The Personal Computing Paradigm
E-Mail Archiving with Eudora and Mail.app
Back in November, Ken Gruberman wrote about how to slim down your Outlook Express or Entourage mail database. As the databases get large, the software slows down, the files become harder to back up, and the potential for data loss increases. One option, of course, is to delete mail older than a specified age. Another is to keep only a small amount of old messages that you think you may need in the future. My philosophy is that it’s not worth the time and chance for mistakes to pick and choose which mail to save; I just save everything. By moving, or archiving, old messages outside the program’s mail database, you can make your mail client zippy again while still keeping the old messages available if you need to search them some day. This article will teach you how to archive old mail compactly and in a way that you will be able to find old messages when you need them.
Emailer, Entourage, Mailsmith, Outlook Express 5, and PowerMail are all clients that can benefit from e-mail archiving. All but Mailsmith store mail in a single database file. This means that they slow down when you have a lot of mail and that the database file is a single point of failure if you ever run into disk trouble. A single large file is hard to back up, and yet it’s all the more reason to backup frequently. If you use one of these clients you should definitely think about e-mail archiving.
Mailsmith, unlike the others, uses one database file for each mailbox. This makes it less susceptible to the above problems, but there are several reasons to keep its mail store from growing too large. First, the program slows down as you add more mailboxes, even if you aren’t viewing them. Second, Mailsmith sometimes modifies mailbox files that you aren’t using, so your incremental backup software will waste time and space backing them up even if they haven’t really changed. Third, its database files use about five times more disk space than other clients’.
Entourage Email Archive and other AppleScript-based solutions purport to solve the above problems by saving your e-mail messages to one of the following:
- One text file (in various formats) per message.
- One text file (in various formats) per mailbox.
- A FileMaker Pro database.
A lot of people like to do this, but I don’t find any of these solutions acceptable, because:
- Archiving tens or hundreds of thousands of messages to individual text files will slim down your mail database but slow down your file system.
- It’s not very convenient to browse messages stored in text files.
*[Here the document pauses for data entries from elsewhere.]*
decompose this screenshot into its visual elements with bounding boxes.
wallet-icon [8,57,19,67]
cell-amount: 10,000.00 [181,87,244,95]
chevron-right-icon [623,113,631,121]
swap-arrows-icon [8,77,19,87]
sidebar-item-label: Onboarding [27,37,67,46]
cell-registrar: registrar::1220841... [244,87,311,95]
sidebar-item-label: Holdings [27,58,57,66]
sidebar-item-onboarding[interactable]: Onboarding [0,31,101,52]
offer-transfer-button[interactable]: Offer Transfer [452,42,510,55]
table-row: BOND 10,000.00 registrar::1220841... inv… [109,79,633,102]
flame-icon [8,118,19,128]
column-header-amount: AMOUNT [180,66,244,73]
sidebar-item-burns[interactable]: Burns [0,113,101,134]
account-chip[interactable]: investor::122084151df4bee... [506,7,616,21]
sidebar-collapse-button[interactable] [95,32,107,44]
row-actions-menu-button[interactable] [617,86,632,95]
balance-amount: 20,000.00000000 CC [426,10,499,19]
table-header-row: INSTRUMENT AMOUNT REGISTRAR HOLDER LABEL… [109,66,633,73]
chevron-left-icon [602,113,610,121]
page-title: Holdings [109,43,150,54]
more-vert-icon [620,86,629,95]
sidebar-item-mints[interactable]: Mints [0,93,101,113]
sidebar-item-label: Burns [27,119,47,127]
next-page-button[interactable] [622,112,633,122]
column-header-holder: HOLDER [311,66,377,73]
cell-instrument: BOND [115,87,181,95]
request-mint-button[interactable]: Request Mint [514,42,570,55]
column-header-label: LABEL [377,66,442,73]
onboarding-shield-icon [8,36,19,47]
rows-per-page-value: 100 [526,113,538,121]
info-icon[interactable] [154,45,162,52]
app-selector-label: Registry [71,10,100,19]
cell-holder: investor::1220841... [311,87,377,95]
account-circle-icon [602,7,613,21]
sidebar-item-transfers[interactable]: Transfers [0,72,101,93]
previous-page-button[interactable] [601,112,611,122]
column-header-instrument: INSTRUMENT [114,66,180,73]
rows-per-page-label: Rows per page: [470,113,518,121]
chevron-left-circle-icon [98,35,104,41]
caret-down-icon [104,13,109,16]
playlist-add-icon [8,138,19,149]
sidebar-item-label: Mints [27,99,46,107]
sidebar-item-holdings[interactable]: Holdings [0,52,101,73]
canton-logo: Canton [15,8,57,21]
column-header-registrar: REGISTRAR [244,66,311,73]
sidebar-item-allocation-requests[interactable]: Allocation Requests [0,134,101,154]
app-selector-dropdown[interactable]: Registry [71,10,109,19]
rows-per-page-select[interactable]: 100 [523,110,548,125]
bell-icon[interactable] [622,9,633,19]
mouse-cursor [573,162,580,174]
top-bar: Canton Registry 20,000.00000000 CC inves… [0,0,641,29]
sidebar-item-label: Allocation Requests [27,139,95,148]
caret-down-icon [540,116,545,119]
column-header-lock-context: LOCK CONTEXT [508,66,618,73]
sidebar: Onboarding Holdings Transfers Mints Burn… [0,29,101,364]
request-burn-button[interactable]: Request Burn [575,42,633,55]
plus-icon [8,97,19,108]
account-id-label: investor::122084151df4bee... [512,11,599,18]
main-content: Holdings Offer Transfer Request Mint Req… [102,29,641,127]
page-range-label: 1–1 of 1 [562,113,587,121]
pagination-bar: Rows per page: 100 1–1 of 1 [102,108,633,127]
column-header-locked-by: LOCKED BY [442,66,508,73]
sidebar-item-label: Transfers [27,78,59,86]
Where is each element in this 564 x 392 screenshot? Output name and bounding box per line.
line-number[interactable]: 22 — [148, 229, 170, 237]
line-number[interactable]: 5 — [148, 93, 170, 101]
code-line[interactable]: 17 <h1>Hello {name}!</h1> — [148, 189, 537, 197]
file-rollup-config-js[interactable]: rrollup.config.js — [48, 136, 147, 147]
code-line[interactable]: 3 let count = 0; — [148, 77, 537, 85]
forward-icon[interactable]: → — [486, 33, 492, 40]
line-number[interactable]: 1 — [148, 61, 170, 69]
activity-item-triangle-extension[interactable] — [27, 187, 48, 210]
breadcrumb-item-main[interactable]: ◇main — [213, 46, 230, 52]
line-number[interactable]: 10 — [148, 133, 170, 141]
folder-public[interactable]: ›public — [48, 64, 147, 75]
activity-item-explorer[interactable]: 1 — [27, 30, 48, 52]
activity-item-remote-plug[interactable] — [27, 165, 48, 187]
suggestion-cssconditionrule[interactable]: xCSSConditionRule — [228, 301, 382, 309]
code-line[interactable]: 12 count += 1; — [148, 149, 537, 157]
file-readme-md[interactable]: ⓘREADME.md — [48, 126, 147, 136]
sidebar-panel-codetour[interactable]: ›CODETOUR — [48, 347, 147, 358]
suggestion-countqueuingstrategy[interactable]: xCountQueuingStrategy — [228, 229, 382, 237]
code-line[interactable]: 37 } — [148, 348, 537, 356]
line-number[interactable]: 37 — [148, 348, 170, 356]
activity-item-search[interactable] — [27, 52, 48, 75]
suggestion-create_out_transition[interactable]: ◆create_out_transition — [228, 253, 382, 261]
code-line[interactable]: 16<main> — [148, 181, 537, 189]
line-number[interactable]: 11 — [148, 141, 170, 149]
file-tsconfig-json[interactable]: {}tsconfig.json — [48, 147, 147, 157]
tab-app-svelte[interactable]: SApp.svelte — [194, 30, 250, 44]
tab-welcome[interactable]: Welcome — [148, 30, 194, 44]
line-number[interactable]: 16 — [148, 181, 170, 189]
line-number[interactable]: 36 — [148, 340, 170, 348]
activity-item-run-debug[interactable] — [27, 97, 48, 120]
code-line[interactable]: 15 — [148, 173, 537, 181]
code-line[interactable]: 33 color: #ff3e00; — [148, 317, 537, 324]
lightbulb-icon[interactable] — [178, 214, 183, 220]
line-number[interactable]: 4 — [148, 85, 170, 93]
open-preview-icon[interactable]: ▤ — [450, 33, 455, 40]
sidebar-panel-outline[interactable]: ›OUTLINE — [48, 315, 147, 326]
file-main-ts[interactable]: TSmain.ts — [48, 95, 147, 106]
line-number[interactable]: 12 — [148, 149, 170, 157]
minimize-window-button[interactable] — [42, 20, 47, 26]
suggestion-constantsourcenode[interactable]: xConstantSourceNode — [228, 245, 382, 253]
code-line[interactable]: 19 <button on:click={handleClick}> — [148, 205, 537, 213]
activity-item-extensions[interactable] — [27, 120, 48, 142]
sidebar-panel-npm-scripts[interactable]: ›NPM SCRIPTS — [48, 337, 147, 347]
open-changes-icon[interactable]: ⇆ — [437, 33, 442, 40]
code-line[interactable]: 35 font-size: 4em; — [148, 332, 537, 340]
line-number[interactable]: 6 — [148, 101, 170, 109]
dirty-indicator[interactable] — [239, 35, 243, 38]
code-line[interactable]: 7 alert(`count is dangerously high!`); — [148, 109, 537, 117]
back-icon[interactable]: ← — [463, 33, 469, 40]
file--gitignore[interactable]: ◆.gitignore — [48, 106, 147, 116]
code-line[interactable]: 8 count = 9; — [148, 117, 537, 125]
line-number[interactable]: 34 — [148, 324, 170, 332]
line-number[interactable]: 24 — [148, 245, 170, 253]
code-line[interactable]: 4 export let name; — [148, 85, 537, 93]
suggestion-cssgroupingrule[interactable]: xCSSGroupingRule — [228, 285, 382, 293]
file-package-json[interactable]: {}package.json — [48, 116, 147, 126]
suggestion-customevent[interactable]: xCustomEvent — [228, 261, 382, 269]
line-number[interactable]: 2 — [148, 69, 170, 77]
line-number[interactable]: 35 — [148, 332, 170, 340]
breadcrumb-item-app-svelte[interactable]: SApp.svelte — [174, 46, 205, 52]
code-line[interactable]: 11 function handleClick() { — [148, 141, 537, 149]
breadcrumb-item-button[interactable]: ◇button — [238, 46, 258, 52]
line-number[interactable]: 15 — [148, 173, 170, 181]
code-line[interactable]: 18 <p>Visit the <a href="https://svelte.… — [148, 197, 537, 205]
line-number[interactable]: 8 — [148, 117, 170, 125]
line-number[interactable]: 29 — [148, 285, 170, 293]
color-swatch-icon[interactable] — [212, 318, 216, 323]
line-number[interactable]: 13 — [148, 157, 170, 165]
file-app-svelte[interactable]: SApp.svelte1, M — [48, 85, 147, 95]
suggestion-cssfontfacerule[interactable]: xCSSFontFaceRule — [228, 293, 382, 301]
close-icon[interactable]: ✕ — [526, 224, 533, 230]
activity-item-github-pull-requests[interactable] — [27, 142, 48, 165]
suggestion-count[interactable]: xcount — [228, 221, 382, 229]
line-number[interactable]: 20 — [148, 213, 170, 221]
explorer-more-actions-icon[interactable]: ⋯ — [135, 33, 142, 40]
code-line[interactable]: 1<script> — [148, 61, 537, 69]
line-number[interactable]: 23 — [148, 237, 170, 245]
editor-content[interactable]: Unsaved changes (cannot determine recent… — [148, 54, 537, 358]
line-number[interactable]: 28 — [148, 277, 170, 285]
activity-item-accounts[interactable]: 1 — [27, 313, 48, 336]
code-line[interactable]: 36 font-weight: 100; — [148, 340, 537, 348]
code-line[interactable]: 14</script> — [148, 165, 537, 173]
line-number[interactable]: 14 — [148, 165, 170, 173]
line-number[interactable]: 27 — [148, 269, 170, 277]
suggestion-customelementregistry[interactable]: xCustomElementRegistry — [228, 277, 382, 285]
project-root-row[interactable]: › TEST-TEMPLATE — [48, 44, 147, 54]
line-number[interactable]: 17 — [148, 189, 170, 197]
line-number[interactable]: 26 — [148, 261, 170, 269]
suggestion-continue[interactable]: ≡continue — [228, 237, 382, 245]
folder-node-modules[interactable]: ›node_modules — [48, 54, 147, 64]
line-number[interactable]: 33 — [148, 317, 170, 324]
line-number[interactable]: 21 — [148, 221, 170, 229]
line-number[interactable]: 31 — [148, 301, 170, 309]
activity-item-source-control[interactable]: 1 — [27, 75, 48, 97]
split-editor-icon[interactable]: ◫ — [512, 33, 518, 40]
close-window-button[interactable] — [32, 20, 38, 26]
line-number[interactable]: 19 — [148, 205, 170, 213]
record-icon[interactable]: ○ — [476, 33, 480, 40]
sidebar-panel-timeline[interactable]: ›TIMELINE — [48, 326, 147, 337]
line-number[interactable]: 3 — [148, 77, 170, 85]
- FileMaker databases can’t store more than about 64K per field, so long messages will be truncated. Also, FileMaker databases, in my experience, are slow and unreliable when they get to be very large.
- With the above methods it’s easy to lose track of attachment files and which messages they were attached to.
- The tools for searching text files and FileMaker databases are not optimized for searching e-mails.
I propose that it’s better to archive old mail into another e-mail client. Eudora and Mail.app are both available for free and both have many advantages when dealing with vast quantities of mail. There are many reasons why you might prefer to use another program for your day to day mail. However, the criteria that make a program good for downloading, reading, and composing messages are for the most part quite different from those that make a program good for storing and searching large quantities of messages. Eudora and Mail.app have much nicer interfaces than any FileMaker database I’ve seen. BBEdit may be good at searching folders of text files, but it can’t compete with programs that were designed for searching mail.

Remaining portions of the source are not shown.